Will der Magier einen Zauber sprechen, so muss er mit seinem Skill gegen den Zielwert des Zaubers würfeln, der bei einfachen Srpüchen niedrig liegt und bei mächtigeren Sprüchen doch recht hoch sein kann.
Zusätzlich kann jeder Spruch skaliert werden, sprich: Jeder Spruch hat eine Reihe von Optionen, die man wählen kann (größere Reichweite; mehr Schaden; mehrere Ziele; ...). Durch diese Optionen wird der Spruch schwieriger zu sprechen (Zielwert erhöht sich) und er kostet mehr Astralenergie.
Jeder Magier kann zaubern, bis seine Astralenergie aufgebraucht ist. Zusätzlich gibt es hier genauso Snags und Boons.
8. Stufenaufstieg: Das Spiel belohnt das Erreichen von Zielen und Teilzielen, seien sie persönlich oder Gruppenziele. Pro Stufe erhält jeder Charakter eine Reihe von Steigerungspunkte, die er für neue Talente, Combat Moves, Zaubersprüche oder Skillsteigerungen ausgeben kann.

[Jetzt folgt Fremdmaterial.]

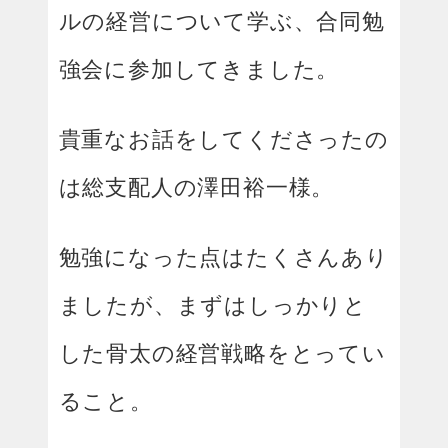
ルの経営について学ぶ、合同勉
強会に参加してきました。
貴重なお話をしてくださったの
は総支配人の澤田裕一様。
勉強になった点はたくさんあり
ましたが、まずはしっかりと
した骨太の経営戦略をとってい
ること。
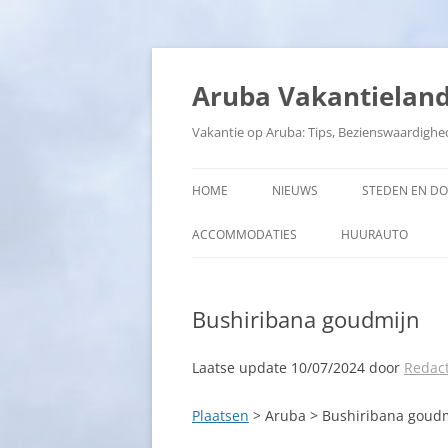
Ga
naar
de
Aruba Vakantielan
inhoud
Vakantie op Aruba: Tips, Bezienswaardighe
HOME
NIEUWS
STEDEN EN D
ACCOMMODATIES
HUURAUTO
Bushiribana goudmijn
Laatse update 10/07/2024 door
Redact
Plaatsen
> Aruba > Bushiribana goud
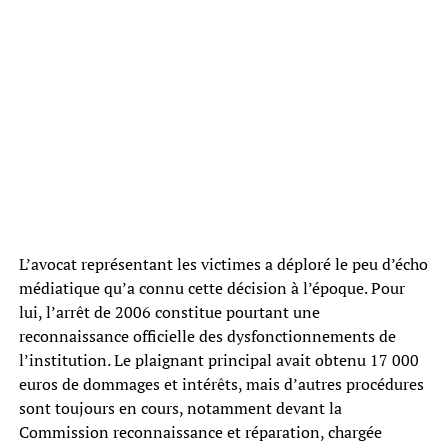
L’avocat représentant les victimes a déploré le peu d’écho
médiatique qu’a connu cette décision à l’époque. Pour
lui, l’arrêt de 2006 constitue pourtant une
reconnaissance officielle des dysfonctionnements de
l’institution. Le plaignant principal avait obtenu 17 000
euros de dommages et intérêts, mais d’autres procédures
sont toujours en cours, notamment devant la
Commission reconnaissance et réparation, chargée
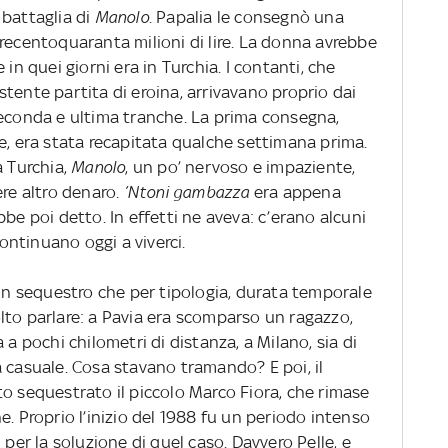
 battaglia di
Manolo
. Papalia le consegnò una
recentoquaranta milioni di lire. La donna avrebbe
e in quei giorni era in Turchia. I contanti, che
tente partita di eroina, arrivavano proprio dai
seconda e ultima tranche. La prima consegna,
e, era stata recapitata qualche settimana prima.
a Turchia,
Manolo
, un po’ nervoso e impaziente,
ere altro denaro.
’Ntoni gambazza
era appena
be poi detto. In effetti ne aveva: c’erano alcuni
continuano oggi a viverci.
 un sequestro che per tipologia, durata temporale
lto parlare: a Pavia era scomparso un ragazzo,
 a pochi chilometri di distanza, a Milano, sia di
 casuale. Cosa stavano tramando? E poi, il
o sequestrato il piccolo Marco Fiora, che rimase
e. Proprio l’inizio del 1988 fu un periodo intenso
 per la soluzione di quel caso. Davvero Pelle, e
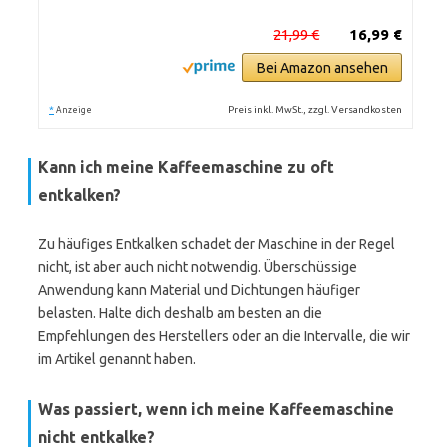
21,99 €
16,99 €
Bei Amazon ansehen
*
Preis inkl. MwSt., zzgl. Versandkosten
Anzeige
Kann ich meine Kaffeemaschine zu oft
entkalken?
Zu häufiges Entkalken schadet der Maschine in der Regel
nicht, ist aber auch nicht notwendig. Überschüssige
Anwendung kann Material und Dichtungen häufiger
belasten. Halte dich deshalb am besten an die
Empfehlungen des Herstellers oder an die Intervalle, die wir
im Artikel genannt haben.
Was passiert, wenn ich meine Kaffeemaschine
nicht entkalke?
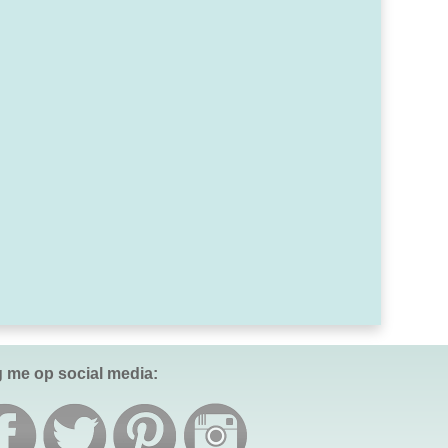
g me op social media:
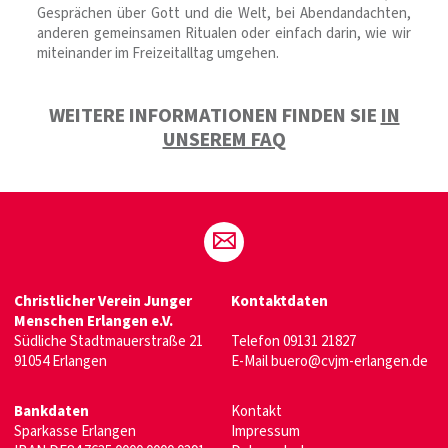
Gesprächen über Gott und die Welt, bei Abendandachten,
anderen gemeinsamen Ritualen oder einfach darin, wie wir
miteinander im Freizeitalltag umgehen.
WEITERE INFORMATIONEN FINDEN SIE
IN
UNSEREM FAQ
Christlicher Verein Junger
Kontaktdaten
Menschen Erlangen e.V.
Südliche Stadtmauerstraße 21
Telefon
09131 21827
91054 Erlangen
E-Mail
buero@cvjm-erlangen.de
Bankdaten
Kontakt
Sparkasse Erlangen
Impressum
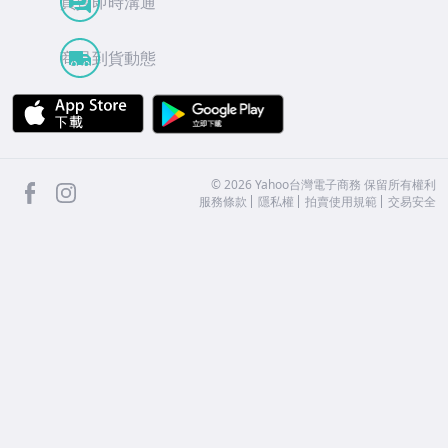
買賣即時溝通
商品到貨動態
APP Store
Google Play
facebook
Instagram
©
2026
Yahoo台灣電子商務 保留所有權利
服務條款
隱私權
拍賣使用規範
交易安全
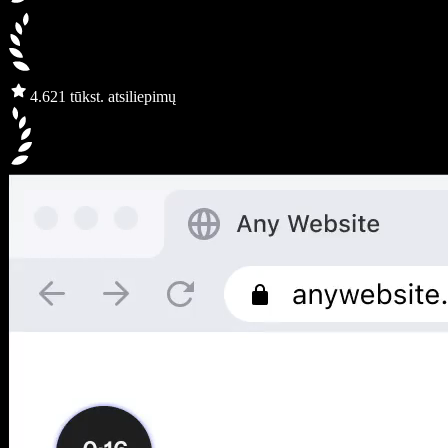
4.6
21 tūkst. atsiliepimų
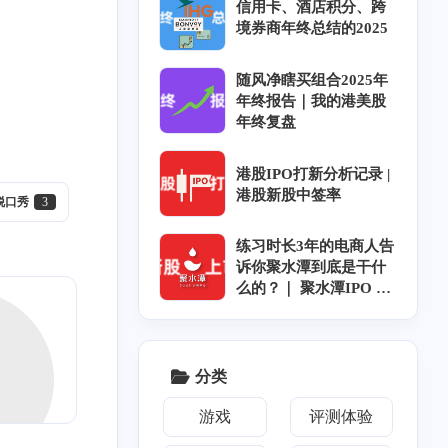
信用卡、酒店积分、跨
境券商年终总结的2025
随风净瞎买组合2025年
年终报告｜我的港美股
年终复盘
港股IPO打新分析记录 |
港股新股中签率
脱口秀
3
十月 2025
七月 2025
1
3
练习时长3年的电商人告
篇
篇
诉你聚水潭到底是干什
么的？｜ 聚水潭IPO ｜
四月 2025
三月 2025
聚水潭上市｜聚水潭招
2
2
篇
篇
股
分类
十二月 2024
二月 2022
3
1
篇
篇
游戏
评测体验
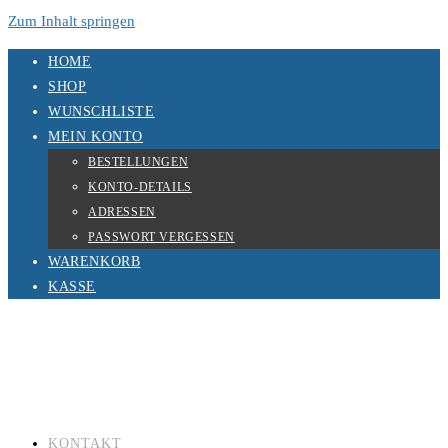
Zum Inhalt springen
HOME
SHOP
WUNSCHLISTE
MEIN KONTO
BESTELLUNGEN
KONTO-DETAILS
ADRESSEN
PASSWORT VERGESSEN
WARENKORB
KASSE
KONTAKT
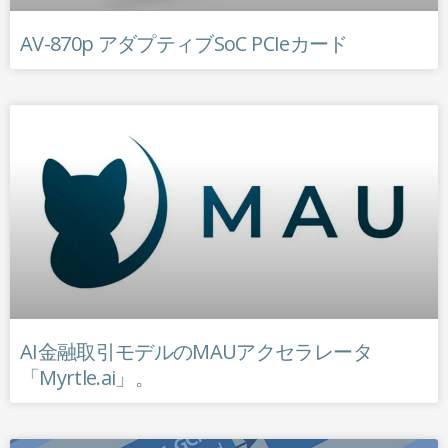
AV-870p アダプティブSoC PCIeカード
AI金融取引モデルのMAUアクセラレータ
「Myrtle.ai」。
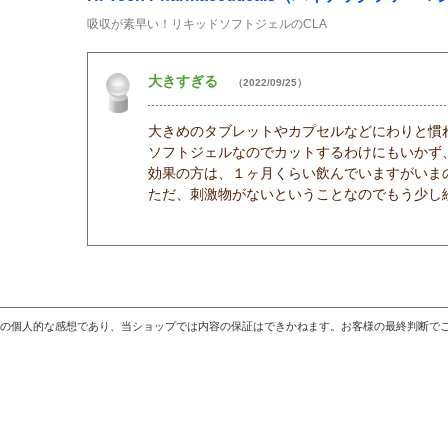
吸収が素早い！リキッドソフトジェルのCLA
大きすぎる
（2022/09/25）
大きめのタブレットやカプセルなどにわりと慣
ソフトジェルなのでカットするわけにもいかず
効果の方は、１ヶ月くらい飲んでいますがいま
ただ、刺激物がないということなのでもう少し
の個人的な感想であり、当ショップでは内容の保証はできかねます。お客様の最終判断で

9. Erweiterungen:Wie schon angemerkt, gibt eine "Libram Novus"-Reihe mit optionalen Erweiterungsregeln. Hier finden sich dann (u.a.): Zaubererschaffungsregeln (auch freie Magie), neue Klassen, Klassenerschaffungsregeln und Klassenoptionen (wie Multiklassen, klassenloses Spiel), mehr Talente, Vertiefungen zu bestimmten Skills und dem Skillsystem, Stufenloses Spiel und diverse weitere Magieregeln.
10. Zusammenfassung:Novus ist seinen Rolemaster/HARP-Wurzeln entwachsen, ohne die geistigen Herkunft aus HARP zu verschweigen. Es lehnt sich mit einem 20er-Zahlenraum und den gewählten Klassen und Rassen stark an klassische Fantasyrolenspiele an (v.a. also D&D), lässt aber einen großen Freiraum für einen Meister, das System für seine Spielwelt und Vorstellungen zu adaptieren (gerade auch durch die "Libram Novus").
Die Regeln scheinen durchdacht und durchgängig ziemlich aus einem Guss. Der Autor selbst schreibt dazu, dass er nicht gerade den Feuerball neu erfinden wollte, aber ein schnelles und flexibles System schaffen wollte, was ihm meiner Meinung mehr als gelungen ist. Wer klassisches Fantasy-Rollenspiel mag und ein praktisches Ein-Buch-System sucht, dass aber ein vollausgewachsenes System beinhaltet, sollte auf jeden Fall mal einen Blick riskieren.
Ich hoffe, dass ich damit einen Einblick in das Spiel geben konnte.